Problem to solve – Each record below is to be restated word for word.

[Exercise data]

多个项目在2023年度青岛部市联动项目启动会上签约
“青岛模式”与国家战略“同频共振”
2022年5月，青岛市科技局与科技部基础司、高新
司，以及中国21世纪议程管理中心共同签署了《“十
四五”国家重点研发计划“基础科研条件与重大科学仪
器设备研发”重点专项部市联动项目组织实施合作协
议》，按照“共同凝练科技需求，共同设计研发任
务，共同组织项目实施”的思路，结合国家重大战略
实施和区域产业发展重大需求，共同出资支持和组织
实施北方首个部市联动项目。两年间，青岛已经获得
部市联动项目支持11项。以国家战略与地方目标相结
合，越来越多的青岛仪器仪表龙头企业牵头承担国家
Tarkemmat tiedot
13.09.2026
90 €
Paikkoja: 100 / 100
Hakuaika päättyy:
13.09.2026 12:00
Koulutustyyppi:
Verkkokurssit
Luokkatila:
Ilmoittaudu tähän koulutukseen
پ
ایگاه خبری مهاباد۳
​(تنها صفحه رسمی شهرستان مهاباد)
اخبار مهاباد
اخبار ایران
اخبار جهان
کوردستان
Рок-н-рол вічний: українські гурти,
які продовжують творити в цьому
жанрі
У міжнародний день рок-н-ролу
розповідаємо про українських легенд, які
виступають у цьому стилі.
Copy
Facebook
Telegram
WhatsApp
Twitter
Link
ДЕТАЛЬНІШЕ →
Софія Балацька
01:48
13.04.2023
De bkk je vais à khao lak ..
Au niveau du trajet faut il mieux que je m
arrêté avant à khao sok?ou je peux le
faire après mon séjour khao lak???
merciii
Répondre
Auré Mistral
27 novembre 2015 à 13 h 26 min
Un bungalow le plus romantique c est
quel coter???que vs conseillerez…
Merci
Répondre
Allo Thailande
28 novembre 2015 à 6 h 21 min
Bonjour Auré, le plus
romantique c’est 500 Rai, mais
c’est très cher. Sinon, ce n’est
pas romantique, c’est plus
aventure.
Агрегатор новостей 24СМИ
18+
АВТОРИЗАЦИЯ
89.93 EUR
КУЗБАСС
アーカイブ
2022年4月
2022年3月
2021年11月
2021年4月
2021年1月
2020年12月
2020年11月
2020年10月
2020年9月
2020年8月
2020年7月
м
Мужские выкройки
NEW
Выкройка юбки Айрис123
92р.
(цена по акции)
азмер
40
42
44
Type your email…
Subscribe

[/Exercise data]

Reply to the exercise –
多个项目在2023年度青岛部市联动项目启动会上签约
“青岛模式”与国家战略“同频共振”
2022年5月，青岛市科技局与科技部基础司、高新
司，以及中国21世纪议程管理中心共同签署了《“十
四五”国家重点研发计划“基础科研条件与重大科学仪
器设备研发”重点专项部市联动项目组织实施合作协
议》，按照“共同凝练科技需求，共同设计研发任
务，共同组织项目实施”的思路，结合国家重大战略
实施和区域产业发展重大需求，共同出资支持和组织
实施北方首个部市联动项目。两年间，青岛已经获得
部市联动项目支持11项。以国家战略与地方目标相结
合，越来越多的青岛仪器仪表龙头企业牵头承担国家
Tarkemmat tiedot
13.09.2026
90 €
Paikkoja: 100 / 100
Hakuaika päättyy:
13.09.2026 12:00
Koulutustyyppi:
Verkkokurssit
Luokkatila:
Ilmoittaudu tähän koulutukseen
پ
ایگاه خبری مهاباد۳
​(تنها صفحه رسمی شهرستان مهاباد)
اخبار مهاباد
اخبار ایران
اخبار جهان
کوردستان
Рок-н-рол вічний: українські гурти,
які продовжують творити в цьому
жанрі
У міжнародний день рок-н-ролу
розповідаємо про українських легенд, які
виступають у цьому стилі.
Copy
Facebook
Telegram
WhatsApp
Twitter
Link
ДЕТАЛЬНІШЕ →
Софія Балацька
01:48
13.04.2023
De bkk je vais à khao lak ..
Au niveau du trajet faut il mieux que je m
arrêté avant à khao sok?ou je peux le
faire après mon séjour khao lak???
merciii
Répondre
Auré Mistral
27 novembre 2015 à 13 h 26 min
Un bungalow le plus romantique c est
quel coter???que vs conseillerez…
Merci
Répondre
Allo Thailande
28 novembre 2015 à 6 h 21 min
Bonjour Auré, le plus
romantique c’est 500 Rai, mais
c’est très cher. Sinon, ce n’est
pas romantique, c’est plus
aventure.
Агрегатор новостей 24СМИ
18+
АВТОРИЗАЦИЯ
89.93 EUR
КУЗБАСС
アーカイブ
2022年4月
2022年3月
2021年11月
2021年4月
2021年1月
2020年12月
2020年11月
2020年10月
2020年9月
2020年8月
2020年7月
м
Мужские выкройки
NEW
Выкройка юбки Айрис123
92р.
(цена по акции)
азмер
40
42
44
Type your email…
Subscribe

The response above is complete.